But there are several potential reasons for the lack of effect, the
researchers say, and they think more study is needed and clearly
worth doing.
Almost a quarter of preschool-age children in the United States are
overweight or obese, yet few obesity-prevention programs for this
age group have been tested, Dr. Julie Lumeng of the Center for Human
Growth and Development at University of Michigan in Ann Arbor and
colleagues write in the journal Pediatrics.
They tested two interventions, alone and in combination, embedding
the experiment within the federally-funded Head Start program for
low-income children. During each of four academic years, classrooms
were randomly allocated to one of three groups: Head Start alone
(HS), Head Start plus the Preschool Obesity Prevention Series (HS+POPS),
or Head Start plus POPS and the Incredible Years Series (HS+POPS+IYS).
POPS provides obesity prevention messages to preschoolers and their
parents while IYS emphasizes positive behavioral management
techniques and self-regulation.
Altogether the study involved 697 children around 4 years old, about
half of them white, 30 percent black and 12 percent Hispanic. Some
16 percent to 17 percent of kids in the intervention groups were
obese at the start while about 12 percent in the Head Start alone
group were obese.
According to the researchers, HS+POPS+IYS improved the kids'
teacher-reported self-regulation compared with HS+POPS and HS alone.

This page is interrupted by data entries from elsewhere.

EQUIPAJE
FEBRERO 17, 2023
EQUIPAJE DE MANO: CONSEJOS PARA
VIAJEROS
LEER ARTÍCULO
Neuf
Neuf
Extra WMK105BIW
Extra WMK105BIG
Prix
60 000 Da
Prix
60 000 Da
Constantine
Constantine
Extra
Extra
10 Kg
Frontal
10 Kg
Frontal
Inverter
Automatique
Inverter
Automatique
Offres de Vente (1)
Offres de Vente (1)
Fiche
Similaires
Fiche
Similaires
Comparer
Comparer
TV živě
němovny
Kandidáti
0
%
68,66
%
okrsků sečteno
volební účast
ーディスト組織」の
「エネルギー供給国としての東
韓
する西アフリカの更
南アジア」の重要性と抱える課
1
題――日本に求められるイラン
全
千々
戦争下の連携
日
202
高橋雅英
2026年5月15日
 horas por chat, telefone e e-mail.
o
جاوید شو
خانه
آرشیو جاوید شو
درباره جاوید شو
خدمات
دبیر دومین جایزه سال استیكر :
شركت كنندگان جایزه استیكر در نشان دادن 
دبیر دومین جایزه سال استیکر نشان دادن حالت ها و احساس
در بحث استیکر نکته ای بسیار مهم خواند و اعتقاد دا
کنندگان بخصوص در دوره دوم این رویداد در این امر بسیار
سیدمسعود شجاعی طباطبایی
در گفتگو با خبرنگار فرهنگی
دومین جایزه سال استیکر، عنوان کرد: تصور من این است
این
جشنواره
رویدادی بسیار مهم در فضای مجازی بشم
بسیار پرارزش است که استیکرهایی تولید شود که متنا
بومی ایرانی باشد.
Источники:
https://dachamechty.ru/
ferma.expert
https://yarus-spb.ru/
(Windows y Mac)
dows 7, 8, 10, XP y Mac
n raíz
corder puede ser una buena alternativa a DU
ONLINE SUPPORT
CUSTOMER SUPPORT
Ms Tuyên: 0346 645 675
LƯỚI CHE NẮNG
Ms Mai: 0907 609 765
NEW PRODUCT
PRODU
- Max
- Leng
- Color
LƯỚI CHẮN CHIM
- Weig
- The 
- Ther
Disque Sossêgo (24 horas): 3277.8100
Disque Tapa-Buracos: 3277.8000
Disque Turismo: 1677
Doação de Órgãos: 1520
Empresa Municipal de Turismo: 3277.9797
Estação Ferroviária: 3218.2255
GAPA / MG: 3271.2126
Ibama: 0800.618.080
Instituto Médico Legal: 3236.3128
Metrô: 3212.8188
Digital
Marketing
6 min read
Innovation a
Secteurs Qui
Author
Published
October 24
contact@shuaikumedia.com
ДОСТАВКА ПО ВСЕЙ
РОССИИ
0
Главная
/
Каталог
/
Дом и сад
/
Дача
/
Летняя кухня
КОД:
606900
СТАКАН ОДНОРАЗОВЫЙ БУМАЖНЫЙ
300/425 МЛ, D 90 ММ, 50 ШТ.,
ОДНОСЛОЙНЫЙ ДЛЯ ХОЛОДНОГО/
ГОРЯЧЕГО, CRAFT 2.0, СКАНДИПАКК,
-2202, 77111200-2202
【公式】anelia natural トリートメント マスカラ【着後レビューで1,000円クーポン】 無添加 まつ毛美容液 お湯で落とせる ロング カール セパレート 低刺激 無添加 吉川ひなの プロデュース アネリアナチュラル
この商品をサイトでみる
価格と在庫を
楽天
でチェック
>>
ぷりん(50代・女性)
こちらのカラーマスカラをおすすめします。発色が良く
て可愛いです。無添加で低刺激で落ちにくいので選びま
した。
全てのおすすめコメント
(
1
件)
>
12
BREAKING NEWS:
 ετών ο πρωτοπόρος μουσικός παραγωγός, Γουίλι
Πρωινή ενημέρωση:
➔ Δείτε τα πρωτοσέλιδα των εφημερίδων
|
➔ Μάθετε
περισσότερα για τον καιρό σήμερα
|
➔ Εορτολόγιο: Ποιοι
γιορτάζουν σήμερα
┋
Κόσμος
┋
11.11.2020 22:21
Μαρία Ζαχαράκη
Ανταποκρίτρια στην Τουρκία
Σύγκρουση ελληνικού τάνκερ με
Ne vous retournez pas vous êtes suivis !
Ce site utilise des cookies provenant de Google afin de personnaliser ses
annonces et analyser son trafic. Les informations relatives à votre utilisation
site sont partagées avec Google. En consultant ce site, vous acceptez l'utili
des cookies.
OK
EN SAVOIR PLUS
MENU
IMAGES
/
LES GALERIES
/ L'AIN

But the programs failed to have significant effects on the
prevalence of obesity, which was about 14 percent in both the
HS+POPS+IYS and HS+POPS groups after the interventions. Obesity
prevalence rose to about 13 percent among kids in the HS alone
group.
The interventions also had no effect on other outcomes aside from
sugar-sweetened beverage intake.
Lumeng told Reuters Health she really thought the intervention would
be helpful. "Unfortunately, it was not.”
The study team writes that the intervention might not have been
intense or long enough, or the assessment might not been long enough
to reveal any effects on weight.
“It may be that the effects of promoting self-regulation to prevent
obesity do not emerge until children are older,” Lumeng said by
email. “For example, it may be that self-regulation of emotion and
behavior may not impact food intake until children start to
consciously attend more to their dietary intake, perhaps at ages 9
to 10 years or even a little older. When children are in the
preschool age range, most of their food choices and dietary intake
may still be primarily governed by parents and other adults,” she
said.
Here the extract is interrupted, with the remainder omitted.